When order was restored, a more seemly set of reasons was offered for her absence. Someone said she was shopping, John stuck to the foot story with growing vehemence, someone else was equally positive that her mum was bad, while Joseph Coggs' contribution was that she was all right last night because she'd gone scrumping apples with him up Mr Roberts' orchard.

At this innocent disclosure, silence fell. I took advantage of it to point out, yet again, the evils of stealing, and, finally, requested Ernest and Patrick to give out the school books in preparation for a term of solid work.

Temporarily chastened, they settled down to some arithmetic in their rough books, with only minor interruptions such as:

'I've busted the nib off of my pencil.'

'Patrick never give me no book,' and other ungrammatical complaints which I, and thousands of other teachers, deal with automatically, with no disturbance to the main train of thought.

Before half an hour had gone by, however, the infants' teacher appeared at the partition door, holding one of the newcomers by the hand.

The little girl's face was pink with weeping. Tears coursed downward, and it was quite clear that the hanky, thoughtfully pinned by her mother to her frock, had not been used recently.
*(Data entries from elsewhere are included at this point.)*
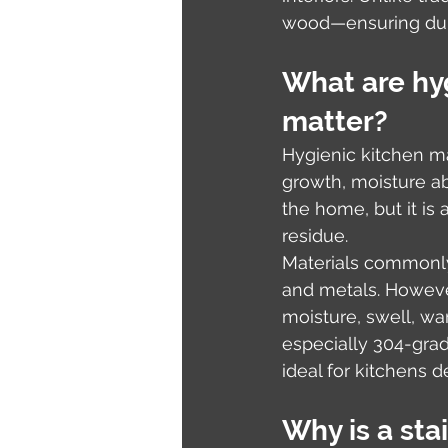
wood—ensuring dura
What are hyg
matter?
Hygienic kitchen ma
growth, moisture ab
the home, but it is
residue.
Materials commonly
and metals. Howeve
moisture, swell, wa
especially 304-grad
ideal for kitchens 
Why is a stai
'Don't worry,' I said. 'Let her stay here with Margaret.' Margaret, motherly in her solicitude, did some much-needed mopping, some kissing and scolding, and took her to sit beside her in the desk. The tears stopped as if by magic.

'Perhaps she would like a sweet,' I said, nodding towards the cupboard where a large tin of boiled sweets is kept for just such emergencies.

Margaret went to get it. There was an expectant hush in the classroom as the children watched the little one select a pear drop. Would I? Wouldn't I?

'You'd better take the tin round,' I said.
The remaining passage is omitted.